Machine learning could reduce improper CARES Act payments

Artificial Intelligence

Machine learning could reduce improper CARES Act payments

Gary Shiffman, who teaches security studies at Georgetown University, argues that the right screening applied at the right time would prevent the improper payments...

Tom Temin@tteminWFED

July 27, 2020 12:55 pm

11 min read

Best listening experience is on Chrome, Firefox or Safari. Subscribe to Federal Drive’s daily audio interviews on Apple Podcasts or PodcastOne.

The problem with finding out you’ve sent money to ineligible or deceased people is that it’s too late. Much of the money can be nonrecoverable. Gary Shiffman, who teaches security studies at Georgetown University, argues that the right screening applied at the right time would prevent the improper payments in programs like those under the CARES Act. He is founder of Giant Oak search technology, and joined Federal Drive with Tom Temin for more discussion.

Interview transcript:

Tom Temin: Dr. Shiffman, good to have you on.

Gary Shiffman: Tom, it’s great to be with you. Thank you.

Tom Temin: So your theory is that pre-screening before money goes out is something the government should be doing. And I guess my question is, how could that fit into the application process for funds, as we’ve seen it, say, in all of those loans that went out under the CARES Act?

Gary Shiffman: I would say it a little bit more forcefully. I think that not screening would be irresponsible. We’re in the middle of a crisis and we have to perform what I would call a dual mission. And that is we have to get in money out the door quickly to people who legitimately need the aid and assistance. And I’m totally in support of that, and we need to do that. But we also want to minimize fraud, waste and abuse. The dollars going out the door are just massive. And we know from history that when we send a lot of money out quickly, a lot of dollars are wasted. Following Hurricane Katrina and Rita, in retrospect, we now know that about 16% of the money, the $6.3 billion in relief that went out, went out to fraudulent claimants. So 16% of $6.3 billion is a lot of money. Right now, we’re talking about over $2.5 trillion has already been approved. And as we know, the House approved another $2.5 trillion bill and Senator [Mitch] McConnell and the Republicans in the Senate are going to propose about a trillion dollar additional bill. So we’re talking $2.5 trillion plus an additional between $1 trillion-$2.5 trillion. If we’re not screening ahead of time, think about the amount of money that could go to fraud, waste and abuse in fraudulent payments.

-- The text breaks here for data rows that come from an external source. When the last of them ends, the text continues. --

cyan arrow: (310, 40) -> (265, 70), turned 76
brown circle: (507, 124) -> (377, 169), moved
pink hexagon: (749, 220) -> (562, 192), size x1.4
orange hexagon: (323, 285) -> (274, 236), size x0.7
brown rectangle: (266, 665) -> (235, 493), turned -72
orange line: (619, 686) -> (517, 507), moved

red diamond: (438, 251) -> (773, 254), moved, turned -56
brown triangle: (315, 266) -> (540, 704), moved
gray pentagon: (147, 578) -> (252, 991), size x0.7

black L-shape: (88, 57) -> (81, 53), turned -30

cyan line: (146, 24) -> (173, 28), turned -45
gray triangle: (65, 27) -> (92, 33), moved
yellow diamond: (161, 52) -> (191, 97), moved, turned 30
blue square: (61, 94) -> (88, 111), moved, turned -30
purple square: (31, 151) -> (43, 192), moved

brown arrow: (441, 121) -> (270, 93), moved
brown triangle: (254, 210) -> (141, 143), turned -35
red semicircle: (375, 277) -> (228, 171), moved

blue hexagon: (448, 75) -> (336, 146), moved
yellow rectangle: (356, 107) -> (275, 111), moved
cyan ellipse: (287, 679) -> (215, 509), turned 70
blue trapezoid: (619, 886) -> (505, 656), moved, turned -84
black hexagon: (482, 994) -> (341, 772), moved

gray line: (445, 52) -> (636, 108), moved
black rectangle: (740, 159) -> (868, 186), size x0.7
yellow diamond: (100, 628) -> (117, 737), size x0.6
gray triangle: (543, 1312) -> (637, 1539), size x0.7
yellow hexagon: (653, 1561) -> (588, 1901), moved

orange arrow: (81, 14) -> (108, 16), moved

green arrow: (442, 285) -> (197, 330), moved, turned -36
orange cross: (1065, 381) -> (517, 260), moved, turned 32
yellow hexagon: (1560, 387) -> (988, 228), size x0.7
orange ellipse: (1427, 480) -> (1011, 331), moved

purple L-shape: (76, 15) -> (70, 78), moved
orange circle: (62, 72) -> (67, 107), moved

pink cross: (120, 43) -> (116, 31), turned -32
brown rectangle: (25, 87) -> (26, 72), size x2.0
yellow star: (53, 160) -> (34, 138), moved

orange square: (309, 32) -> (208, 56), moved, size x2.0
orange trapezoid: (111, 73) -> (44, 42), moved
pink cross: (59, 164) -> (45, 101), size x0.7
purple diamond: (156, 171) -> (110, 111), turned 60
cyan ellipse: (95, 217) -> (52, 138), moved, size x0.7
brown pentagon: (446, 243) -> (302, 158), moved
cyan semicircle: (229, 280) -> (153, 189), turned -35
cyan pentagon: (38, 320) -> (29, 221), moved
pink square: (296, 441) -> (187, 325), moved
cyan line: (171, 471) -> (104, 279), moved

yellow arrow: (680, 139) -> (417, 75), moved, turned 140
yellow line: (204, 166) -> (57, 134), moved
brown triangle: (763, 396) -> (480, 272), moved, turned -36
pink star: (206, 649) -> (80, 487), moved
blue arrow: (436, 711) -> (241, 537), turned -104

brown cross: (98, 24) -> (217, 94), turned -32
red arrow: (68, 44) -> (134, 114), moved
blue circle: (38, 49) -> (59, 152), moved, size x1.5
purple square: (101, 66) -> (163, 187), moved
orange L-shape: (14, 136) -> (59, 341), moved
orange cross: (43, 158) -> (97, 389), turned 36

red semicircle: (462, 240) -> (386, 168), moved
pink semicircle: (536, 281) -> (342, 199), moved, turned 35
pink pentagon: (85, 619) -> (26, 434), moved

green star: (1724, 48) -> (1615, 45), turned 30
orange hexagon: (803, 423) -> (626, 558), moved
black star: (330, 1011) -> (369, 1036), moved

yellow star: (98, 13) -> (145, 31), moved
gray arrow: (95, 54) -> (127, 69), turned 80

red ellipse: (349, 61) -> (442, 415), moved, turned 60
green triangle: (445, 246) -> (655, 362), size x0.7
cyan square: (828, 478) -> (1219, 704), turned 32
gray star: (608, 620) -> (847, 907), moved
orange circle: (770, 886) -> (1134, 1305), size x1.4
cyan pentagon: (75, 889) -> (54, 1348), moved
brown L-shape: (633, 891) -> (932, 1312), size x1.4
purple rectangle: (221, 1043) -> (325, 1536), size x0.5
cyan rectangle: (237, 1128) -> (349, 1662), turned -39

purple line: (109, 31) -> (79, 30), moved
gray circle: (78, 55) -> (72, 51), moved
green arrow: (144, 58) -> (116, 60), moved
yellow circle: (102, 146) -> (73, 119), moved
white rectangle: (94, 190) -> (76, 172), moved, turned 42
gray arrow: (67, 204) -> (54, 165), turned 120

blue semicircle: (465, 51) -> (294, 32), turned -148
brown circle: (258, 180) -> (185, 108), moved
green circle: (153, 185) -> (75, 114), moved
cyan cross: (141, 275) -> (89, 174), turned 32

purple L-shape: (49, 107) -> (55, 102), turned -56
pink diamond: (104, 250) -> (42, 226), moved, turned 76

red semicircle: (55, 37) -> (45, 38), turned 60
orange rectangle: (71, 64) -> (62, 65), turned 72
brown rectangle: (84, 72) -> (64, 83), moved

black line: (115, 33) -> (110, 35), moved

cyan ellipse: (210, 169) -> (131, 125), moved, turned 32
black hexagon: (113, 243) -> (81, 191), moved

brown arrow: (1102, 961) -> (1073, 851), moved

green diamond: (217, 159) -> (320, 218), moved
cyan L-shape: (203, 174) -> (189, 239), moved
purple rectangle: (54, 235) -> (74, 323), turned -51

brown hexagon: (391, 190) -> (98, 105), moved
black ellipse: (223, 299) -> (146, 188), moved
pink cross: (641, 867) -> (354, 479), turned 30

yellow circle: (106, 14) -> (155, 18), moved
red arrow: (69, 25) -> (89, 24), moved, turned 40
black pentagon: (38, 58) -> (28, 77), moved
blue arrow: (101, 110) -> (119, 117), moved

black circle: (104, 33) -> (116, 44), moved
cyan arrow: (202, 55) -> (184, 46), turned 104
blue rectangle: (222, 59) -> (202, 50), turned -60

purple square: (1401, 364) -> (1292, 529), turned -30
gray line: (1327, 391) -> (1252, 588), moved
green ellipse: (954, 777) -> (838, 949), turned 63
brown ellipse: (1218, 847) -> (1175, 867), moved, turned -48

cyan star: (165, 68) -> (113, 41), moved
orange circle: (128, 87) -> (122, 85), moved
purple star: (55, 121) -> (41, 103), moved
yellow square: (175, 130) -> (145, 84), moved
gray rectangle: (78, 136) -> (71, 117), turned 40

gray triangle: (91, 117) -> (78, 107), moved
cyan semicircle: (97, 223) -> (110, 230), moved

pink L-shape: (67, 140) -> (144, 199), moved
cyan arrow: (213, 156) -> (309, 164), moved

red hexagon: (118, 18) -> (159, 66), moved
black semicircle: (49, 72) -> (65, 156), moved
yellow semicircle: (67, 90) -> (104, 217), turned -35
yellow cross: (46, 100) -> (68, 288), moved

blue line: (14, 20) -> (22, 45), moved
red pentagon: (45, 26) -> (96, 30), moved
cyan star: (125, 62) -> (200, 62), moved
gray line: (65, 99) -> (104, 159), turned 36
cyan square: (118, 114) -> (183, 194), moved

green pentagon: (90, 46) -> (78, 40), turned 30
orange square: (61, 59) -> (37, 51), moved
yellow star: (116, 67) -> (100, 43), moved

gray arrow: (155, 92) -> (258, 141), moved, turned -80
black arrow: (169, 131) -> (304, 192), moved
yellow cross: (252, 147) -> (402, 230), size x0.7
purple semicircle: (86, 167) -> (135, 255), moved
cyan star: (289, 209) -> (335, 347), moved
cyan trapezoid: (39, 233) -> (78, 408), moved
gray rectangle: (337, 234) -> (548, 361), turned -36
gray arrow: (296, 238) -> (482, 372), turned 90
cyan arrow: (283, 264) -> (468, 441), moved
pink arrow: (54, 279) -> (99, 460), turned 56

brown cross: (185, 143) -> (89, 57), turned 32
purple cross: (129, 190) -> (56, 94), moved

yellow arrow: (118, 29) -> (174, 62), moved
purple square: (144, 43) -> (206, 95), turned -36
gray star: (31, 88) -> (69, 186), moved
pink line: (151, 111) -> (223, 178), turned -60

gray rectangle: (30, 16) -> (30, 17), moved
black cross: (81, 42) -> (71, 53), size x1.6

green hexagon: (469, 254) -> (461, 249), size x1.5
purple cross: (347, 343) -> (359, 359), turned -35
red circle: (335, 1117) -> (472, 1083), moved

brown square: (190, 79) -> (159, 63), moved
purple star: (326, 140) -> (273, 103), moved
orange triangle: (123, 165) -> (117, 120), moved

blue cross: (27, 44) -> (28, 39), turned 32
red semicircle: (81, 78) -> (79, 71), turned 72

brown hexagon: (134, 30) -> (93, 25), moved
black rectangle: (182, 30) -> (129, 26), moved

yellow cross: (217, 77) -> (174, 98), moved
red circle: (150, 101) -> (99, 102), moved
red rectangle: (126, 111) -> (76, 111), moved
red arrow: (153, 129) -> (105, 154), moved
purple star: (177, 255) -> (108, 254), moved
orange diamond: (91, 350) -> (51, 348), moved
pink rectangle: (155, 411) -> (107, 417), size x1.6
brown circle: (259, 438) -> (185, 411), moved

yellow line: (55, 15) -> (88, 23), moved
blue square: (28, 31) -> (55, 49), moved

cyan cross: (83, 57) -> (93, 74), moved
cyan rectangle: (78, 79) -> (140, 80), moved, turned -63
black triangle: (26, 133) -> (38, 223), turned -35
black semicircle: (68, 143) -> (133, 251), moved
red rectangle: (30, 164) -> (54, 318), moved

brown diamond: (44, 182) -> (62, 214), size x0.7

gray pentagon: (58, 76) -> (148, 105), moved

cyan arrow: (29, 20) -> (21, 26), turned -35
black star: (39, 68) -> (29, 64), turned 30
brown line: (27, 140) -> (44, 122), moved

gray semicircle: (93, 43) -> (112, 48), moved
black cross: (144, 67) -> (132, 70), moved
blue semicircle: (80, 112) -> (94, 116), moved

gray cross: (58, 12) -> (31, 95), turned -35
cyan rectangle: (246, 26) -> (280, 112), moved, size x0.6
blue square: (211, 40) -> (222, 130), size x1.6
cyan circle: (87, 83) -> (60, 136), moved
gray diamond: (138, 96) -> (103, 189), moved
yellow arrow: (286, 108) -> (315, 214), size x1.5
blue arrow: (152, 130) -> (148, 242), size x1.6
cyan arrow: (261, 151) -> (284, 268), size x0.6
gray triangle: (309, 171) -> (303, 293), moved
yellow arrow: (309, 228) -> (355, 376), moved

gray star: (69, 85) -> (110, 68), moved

Tom Temin: And explain how screening might work in the context of artificial intelligence, because most screening right now is simply looking at applications. And I don’t know how much fact checking they really are able to do given the speeds required. So there’s an artificial intelligence and a speed element I would imagine, that would have to be brought into this.

Gary Shiffman: Sure. So eight years after the Katrina and Rita aid went out, we had as you recall, the financial crisis of 2008-2009. And again, the U.S. government stepped up and put out a lot of money. This time, we did screening ahead of time and the fraud rate went down from 16% to 0.2%. That difference was screening. The idea is when somebody applies for aid or assistance, you review the applicants, you review their business, you review the validity of their claims. The problem that we have today is one of speed. In 2008-09 we took two years to get the money out the door. So we know screening works. So the challenge isn’t is screening the right thing to do – screening’s clearly the right thing to do. The question is, as you’ve just posed it, how can technology help us today? So here’s how machine learning and artificial intelligence work: Machine learning is pattern recognition. That’s all it is. So you have patterns of behavior, you have patterns of fraudulent claims, you have patterns of legitimate claims. And you just train those in the model. You train models of the patterns that you’re looking for – the good patterns, the bad patterns – and then you run all of the applicants through these patterns. And what you are able to do is verify the goodness of almost all of the applicants. Because if you think about it, if you have an effective screening program in place, almost everybody applying for benefits is going to be a legitimate person or small business in the case of the PPP, applying for the benefit. You’re going to be able to verify and validate that quickly, get the money out the door and provide a massive disincentive to people who would want to cheat the system. And what I would really emphasize – and we can talk more about machine learning if you want me to drill down on that more – but it’s about putting a disincentive in place for the fraud. And we don’t have that today, and that’s why we’re seeing such spikes in fraudulent behavior.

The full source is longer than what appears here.